Description of the task:
Starting at the line that contains "сохранять видео- и фотофайлы, тем" in the listing below, write out every line word for word until you have written the line that contains "imha ettiği ilk".

Records supplied:
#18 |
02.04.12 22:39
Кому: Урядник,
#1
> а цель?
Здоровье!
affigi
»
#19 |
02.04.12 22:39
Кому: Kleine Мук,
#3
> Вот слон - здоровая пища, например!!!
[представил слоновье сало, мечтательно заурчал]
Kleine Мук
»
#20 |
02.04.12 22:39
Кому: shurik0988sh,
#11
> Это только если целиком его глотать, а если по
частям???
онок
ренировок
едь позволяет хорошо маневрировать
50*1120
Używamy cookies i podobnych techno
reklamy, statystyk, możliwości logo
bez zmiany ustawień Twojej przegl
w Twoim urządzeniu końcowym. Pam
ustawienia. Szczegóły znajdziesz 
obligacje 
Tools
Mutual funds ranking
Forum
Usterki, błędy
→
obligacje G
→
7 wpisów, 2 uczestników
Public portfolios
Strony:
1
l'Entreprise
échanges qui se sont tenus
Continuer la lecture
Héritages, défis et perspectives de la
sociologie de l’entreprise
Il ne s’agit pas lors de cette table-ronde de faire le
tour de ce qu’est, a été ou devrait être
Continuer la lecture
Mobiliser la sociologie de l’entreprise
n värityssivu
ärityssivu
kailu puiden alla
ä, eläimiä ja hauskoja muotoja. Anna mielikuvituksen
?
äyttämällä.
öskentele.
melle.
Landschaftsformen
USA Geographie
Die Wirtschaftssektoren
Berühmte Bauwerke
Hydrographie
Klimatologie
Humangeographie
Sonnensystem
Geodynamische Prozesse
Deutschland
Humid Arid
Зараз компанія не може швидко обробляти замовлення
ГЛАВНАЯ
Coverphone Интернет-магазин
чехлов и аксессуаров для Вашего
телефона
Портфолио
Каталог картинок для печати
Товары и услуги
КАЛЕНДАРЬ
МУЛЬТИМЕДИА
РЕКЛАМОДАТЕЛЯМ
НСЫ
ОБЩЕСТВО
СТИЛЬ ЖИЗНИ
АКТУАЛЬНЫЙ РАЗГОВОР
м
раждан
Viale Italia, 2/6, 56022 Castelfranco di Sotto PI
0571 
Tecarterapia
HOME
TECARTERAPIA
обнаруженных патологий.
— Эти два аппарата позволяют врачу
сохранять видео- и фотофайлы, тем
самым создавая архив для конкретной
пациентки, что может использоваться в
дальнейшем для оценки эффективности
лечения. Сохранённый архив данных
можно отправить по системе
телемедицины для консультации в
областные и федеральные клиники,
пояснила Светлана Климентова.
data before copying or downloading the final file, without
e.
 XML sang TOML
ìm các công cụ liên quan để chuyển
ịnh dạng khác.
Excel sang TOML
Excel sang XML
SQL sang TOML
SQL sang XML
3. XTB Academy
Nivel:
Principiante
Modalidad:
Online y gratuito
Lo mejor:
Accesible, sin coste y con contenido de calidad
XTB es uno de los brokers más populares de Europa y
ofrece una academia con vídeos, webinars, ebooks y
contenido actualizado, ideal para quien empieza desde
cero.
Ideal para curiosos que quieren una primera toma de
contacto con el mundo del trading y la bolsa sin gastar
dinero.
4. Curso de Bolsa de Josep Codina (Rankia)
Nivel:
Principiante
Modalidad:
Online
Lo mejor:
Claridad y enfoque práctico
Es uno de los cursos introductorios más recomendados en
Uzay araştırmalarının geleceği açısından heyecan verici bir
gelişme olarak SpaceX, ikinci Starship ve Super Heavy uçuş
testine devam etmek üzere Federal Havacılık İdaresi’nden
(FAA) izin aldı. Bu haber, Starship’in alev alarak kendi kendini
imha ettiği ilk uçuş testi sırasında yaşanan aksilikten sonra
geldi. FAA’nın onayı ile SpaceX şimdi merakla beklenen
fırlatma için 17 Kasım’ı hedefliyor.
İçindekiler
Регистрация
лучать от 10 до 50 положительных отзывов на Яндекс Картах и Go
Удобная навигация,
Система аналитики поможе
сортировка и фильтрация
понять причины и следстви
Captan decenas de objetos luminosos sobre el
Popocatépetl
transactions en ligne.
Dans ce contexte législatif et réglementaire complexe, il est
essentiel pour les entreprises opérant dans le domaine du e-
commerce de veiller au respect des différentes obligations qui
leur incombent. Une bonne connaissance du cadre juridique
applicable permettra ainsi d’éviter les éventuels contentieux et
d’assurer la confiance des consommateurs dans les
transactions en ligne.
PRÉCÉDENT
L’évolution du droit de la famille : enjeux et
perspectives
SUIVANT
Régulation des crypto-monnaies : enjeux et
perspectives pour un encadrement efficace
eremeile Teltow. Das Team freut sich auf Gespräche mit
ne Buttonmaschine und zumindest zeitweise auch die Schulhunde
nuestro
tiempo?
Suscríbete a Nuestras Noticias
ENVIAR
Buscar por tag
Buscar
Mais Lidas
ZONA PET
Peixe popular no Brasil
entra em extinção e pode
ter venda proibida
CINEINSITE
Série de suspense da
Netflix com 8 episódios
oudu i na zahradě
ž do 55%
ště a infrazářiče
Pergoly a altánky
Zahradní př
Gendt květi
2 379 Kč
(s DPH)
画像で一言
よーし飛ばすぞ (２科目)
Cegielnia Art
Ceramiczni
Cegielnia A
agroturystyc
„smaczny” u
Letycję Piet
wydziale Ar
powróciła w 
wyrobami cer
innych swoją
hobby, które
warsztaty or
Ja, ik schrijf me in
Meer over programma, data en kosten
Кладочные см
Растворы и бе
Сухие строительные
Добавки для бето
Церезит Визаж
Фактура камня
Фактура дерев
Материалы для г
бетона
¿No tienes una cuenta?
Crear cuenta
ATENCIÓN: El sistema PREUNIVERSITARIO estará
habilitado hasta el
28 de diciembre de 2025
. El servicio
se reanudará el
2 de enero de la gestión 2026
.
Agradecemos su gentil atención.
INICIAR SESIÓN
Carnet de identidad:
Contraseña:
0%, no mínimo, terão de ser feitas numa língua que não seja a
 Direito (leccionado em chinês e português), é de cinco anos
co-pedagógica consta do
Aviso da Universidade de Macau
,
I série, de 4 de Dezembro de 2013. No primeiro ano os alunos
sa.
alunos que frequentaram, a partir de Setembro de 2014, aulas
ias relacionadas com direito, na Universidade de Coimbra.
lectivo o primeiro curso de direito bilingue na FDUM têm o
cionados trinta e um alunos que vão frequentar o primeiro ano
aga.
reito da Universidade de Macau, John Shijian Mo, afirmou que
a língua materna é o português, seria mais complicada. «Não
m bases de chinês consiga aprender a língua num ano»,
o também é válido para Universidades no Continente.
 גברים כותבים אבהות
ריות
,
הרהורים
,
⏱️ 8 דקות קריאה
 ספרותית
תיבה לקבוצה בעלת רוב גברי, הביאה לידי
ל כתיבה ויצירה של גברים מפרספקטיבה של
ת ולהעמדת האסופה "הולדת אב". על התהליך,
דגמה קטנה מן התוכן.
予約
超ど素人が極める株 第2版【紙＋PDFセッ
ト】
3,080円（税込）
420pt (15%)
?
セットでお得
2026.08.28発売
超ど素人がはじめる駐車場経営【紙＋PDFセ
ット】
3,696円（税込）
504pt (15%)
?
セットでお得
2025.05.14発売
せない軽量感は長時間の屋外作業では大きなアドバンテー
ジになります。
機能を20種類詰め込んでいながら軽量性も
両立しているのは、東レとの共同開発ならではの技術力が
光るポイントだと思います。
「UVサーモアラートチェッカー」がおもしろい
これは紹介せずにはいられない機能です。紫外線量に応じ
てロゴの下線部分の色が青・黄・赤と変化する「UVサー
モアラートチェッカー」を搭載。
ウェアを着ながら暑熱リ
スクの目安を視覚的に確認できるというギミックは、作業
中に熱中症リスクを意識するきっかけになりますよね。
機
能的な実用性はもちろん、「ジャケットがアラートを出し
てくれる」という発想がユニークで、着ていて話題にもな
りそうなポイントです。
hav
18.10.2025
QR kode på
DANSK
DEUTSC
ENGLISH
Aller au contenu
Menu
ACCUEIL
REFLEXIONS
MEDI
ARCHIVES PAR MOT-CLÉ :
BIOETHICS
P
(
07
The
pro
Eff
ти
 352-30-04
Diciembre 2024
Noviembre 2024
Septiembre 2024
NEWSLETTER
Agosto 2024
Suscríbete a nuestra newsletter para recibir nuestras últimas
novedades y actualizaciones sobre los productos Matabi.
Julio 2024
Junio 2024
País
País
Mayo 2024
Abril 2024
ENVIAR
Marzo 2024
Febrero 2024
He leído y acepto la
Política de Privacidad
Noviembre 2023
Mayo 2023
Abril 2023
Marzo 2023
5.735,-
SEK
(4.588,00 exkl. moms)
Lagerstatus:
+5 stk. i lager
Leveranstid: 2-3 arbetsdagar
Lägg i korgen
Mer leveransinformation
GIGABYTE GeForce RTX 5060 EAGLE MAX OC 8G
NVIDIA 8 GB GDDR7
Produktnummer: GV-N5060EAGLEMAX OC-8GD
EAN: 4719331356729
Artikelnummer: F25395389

Task result:
сохранять видео- и фотофайлы, тем
самым создавая архив для конкретной
пациентки, что может использоваться в
дальнейшем для оценки эффективности
лечения. Сохранённый архив данных
можно отправить по системе
телемедицины для консультации в
областные и федеральные клиники,
пояснила Светлана Климентова.
data before copying or downloading the final file, without
e.
 XML sang TOML
ìm các công cụ liên quan để chuyển
ịnh dạng khác.
Excel sang TOML
Excel sang XML
SQL sang TOML
SQL sang XML
3. XTB Academy
Nivel:
Principiante
Modalidad:
Online y gratuito
Lo mejor:
Accesible, sin coste y con contenido de calidad
XTB es uno de los brokers más populares de Europa y
ofrece una academia con vídeos, webinars, ebooks y
contenido actualizado, ideal para quien empieza desde
cero.
Ideal para curiosos que quieren una primera toma de
contacto con el mundo del trading y la bolsa sin gastar
dinero.
4. Curso de Bolsa de Josep Codina (Rankia)
Nivel:
Principiante
Modalidad:
Online
Lo mejor:
Claridad y enfoque práctico
Es uno de los cursos introductorios más recomendados en
Uzay araştırmalarının geleceği açısından heyecan verici bir
gelişme olarak SpaceX, ikinci Starship ve Super Heavy uçuş
testine devam etmek üzere Federal Havacılık İdaresi’nden
(FAA) izin aldı. Bu haber, Starship’in alev alarak kendi kendini
imha ettiği ilk uçuş testi sırasında yaşanan aksilikten sonra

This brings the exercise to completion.